> **About this exercise**: In the entries below, which lines run from the one containing "oder einem Knigge" to the one containing "150x45x46 cm"? Copy exactly those lines, ends included, and no others.

> **Data to process**:
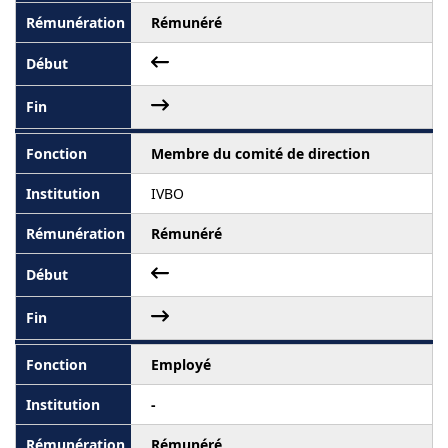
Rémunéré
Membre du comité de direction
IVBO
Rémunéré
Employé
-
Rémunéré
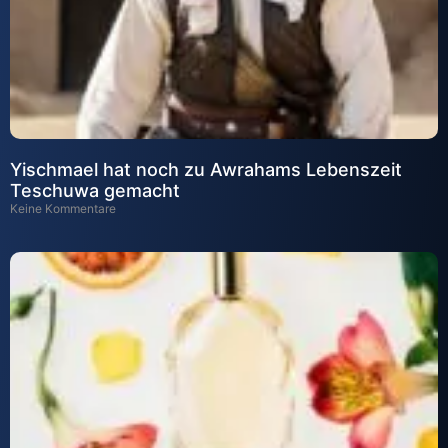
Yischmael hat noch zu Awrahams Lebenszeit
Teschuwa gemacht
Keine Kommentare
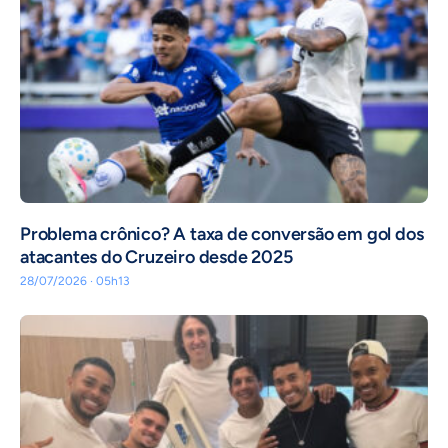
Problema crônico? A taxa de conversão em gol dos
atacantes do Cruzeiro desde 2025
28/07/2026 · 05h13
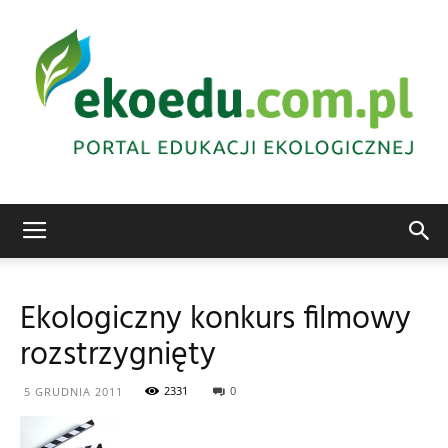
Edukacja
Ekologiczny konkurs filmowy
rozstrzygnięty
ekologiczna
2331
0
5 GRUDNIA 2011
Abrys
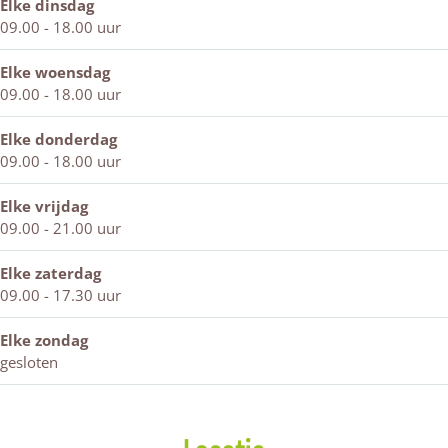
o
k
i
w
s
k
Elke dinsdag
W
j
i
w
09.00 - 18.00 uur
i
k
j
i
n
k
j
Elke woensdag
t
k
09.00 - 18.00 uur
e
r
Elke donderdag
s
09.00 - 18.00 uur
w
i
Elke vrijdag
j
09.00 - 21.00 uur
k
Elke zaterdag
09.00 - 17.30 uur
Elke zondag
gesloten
--
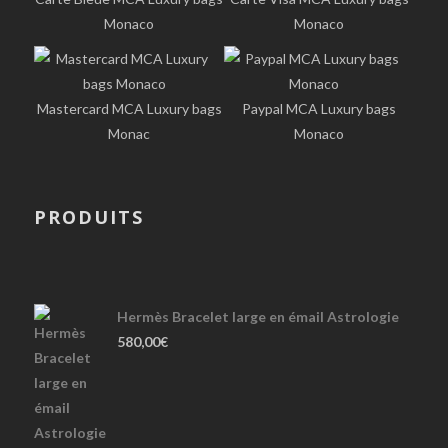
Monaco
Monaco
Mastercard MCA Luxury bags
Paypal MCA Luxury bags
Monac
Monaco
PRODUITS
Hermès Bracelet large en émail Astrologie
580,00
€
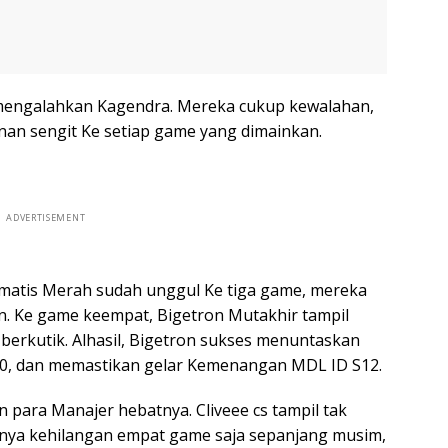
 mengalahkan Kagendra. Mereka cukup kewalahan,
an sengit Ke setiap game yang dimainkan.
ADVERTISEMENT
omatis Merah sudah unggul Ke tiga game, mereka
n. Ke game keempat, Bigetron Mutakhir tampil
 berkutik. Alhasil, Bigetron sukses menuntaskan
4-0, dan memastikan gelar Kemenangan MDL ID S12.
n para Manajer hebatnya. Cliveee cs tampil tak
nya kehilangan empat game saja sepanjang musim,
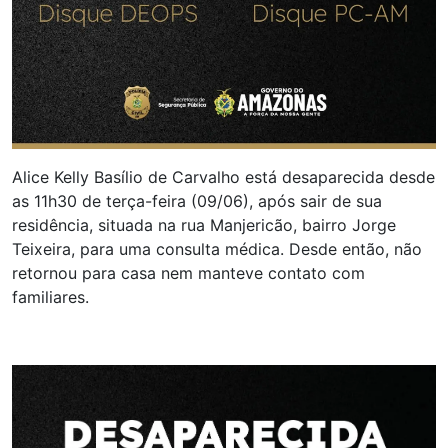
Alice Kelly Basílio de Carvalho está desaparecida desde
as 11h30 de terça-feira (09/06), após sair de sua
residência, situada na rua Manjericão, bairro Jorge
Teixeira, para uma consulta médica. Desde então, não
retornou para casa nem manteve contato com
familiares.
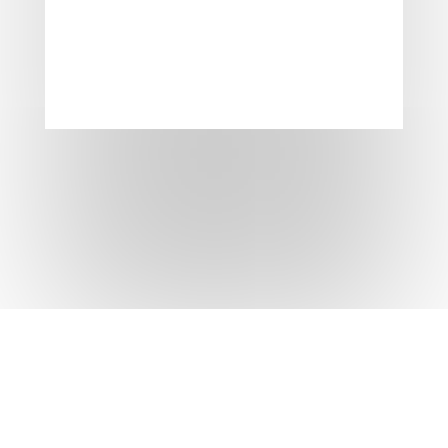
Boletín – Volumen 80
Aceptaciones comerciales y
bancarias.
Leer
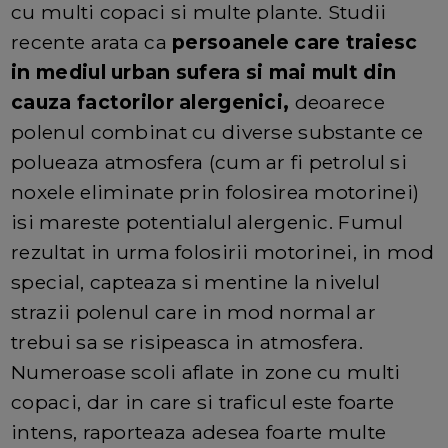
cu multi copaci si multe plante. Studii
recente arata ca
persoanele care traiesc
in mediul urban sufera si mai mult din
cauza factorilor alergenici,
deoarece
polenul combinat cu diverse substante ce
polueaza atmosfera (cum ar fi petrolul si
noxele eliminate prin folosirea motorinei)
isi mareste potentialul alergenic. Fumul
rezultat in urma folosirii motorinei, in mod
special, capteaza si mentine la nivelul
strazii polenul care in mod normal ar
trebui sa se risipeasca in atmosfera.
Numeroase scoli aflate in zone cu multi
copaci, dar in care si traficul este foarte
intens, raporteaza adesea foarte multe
---
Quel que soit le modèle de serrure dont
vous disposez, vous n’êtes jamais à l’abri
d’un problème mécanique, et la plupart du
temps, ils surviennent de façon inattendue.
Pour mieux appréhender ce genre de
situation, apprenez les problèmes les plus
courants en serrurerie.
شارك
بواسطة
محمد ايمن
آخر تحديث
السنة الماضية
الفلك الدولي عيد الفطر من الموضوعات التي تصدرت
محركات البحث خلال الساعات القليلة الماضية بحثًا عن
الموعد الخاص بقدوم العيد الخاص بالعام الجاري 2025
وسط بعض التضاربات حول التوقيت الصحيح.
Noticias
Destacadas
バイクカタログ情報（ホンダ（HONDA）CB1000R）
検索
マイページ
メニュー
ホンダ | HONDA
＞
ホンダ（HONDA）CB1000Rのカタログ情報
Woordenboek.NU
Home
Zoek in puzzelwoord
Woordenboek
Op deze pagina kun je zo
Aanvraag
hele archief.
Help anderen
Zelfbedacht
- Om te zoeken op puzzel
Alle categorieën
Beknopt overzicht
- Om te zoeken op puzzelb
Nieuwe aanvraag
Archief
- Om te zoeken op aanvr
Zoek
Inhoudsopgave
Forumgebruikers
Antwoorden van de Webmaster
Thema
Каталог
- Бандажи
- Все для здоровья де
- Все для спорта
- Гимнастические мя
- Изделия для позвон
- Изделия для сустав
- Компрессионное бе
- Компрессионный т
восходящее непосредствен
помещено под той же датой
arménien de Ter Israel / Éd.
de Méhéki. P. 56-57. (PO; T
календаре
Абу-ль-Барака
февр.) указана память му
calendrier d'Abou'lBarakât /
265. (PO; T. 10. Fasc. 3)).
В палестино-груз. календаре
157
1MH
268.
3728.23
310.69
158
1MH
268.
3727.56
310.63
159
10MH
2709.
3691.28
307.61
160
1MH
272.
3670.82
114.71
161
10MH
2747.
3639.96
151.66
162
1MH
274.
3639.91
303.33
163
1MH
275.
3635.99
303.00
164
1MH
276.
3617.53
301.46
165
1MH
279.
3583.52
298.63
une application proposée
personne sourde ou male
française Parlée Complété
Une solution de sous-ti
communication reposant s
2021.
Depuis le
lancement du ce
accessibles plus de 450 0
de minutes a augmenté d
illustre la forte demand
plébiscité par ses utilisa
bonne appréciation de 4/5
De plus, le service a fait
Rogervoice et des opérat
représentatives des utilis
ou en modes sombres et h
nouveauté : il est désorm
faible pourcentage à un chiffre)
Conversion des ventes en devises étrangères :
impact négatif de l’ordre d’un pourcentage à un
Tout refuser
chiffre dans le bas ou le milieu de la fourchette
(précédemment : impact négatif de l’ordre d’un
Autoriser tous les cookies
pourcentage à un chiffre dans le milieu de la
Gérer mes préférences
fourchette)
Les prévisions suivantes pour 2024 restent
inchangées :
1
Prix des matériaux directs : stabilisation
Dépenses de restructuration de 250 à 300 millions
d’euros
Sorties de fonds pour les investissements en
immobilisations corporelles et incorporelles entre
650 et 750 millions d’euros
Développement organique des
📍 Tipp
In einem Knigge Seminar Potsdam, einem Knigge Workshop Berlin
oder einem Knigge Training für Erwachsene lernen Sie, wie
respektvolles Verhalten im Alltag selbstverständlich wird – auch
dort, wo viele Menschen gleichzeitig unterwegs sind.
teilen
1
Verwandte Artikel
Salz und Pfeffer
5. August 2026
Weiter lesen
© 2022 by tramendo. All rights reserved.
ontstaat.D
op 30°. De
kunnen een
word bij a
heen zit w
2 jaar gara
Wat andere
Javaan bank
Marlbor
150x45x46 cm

> **Answer to this problem**:
oder einem Knigge Training für Erwachsene lernen Sie, wie
respektvolles Verhalten im Alltag selbstverständlich wird – auch
dort, wo viele Menschen gleichzeitig unterwegs sind.
teilen
1
Verwandte Artikel
Salz und Pfeffer
5. August 2026
Weiter lesen
© 2022 by tramendo. All rights reserved.
ontstaat.D
op 30°. De
kunnen een
word bij a
heen zit w
2 jaar gara
Wat andere
Javaan bank
Marlbor
150x45x46 cm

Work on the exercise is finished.